Task requirements
Copy the line with "alcohólicas." and all lines following it through the last line of the entries, exactly as written.

Data records
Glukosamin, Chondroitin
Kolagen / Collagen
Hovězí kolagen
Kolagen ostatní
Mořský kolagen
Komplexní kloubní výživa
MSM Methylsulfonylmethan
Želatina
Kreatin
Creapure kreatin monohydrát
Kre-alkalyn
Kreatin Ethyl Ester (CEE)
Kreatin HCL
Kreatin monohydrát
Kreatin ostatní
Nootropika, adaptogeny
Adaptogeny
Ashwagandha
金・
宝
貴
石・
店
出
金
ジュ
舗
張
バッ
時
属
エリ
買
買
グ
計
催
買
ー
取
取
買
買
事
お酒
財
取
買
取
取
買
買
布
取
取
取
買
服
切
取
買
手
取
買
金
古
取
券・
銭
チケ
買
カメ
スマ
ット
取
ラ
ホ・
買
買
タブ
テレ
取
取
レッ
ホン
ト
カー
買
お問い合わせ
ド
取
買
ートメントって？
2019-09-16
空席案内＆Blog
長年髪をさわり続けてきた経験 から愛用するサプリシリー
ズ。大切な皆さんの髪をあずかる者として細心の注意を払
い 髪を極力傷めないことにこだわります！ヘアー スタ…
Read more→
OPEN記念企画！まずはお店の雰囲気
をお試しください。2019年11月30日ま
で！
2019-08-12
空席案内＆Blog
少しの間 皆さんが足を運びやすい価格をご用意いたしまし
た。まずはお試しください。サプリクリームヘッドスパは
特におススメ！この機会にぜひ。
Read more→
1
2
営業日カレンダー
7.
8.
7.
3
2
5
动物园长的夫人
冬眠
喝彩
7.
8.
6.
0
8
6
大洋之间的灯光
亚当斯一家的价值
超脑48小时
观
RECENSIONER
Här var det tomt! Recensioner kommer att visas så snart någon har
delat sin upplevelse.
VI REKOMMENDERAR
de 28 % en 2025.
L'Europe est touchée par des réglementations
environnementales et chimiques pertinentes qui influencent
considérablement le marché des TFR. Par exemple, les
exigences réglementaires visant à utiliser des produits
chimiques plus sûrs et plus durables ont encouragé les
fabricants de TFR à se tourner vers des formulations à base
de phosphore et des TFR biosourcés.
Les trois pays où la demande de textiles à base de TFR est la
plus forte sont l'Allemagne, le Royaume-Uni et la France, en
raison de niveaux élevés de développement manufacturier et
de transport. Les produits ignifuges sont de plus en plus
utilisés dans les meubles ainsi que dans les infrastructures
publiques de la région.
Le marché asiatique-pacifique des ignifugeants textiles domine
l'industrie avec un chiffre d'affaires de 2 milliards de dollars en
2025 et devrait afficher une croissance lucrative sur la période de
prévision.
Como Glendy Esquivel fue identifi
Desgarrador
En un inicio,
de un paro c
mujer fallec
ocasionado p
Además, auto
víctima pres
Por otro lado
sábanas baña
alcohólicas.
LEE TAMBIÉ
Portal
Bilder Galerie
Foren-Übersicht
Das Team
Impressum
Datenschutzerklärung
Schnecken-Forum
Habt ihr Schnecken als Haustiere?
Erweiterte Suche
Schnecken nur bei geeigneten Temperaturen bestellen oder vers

Task response
alcohólicas.
LEE TAMBIÉ
Portal
Bilder Galerie
Foren-Übersicht
Das Team
Impressum
Datenschutzerklärung
Schnecken-Forum
Habt ihr Schnecken als Haustiere?
Erweiterte Suche
Schnecken nur bei geeigneten Temperaturen bestellen oder vers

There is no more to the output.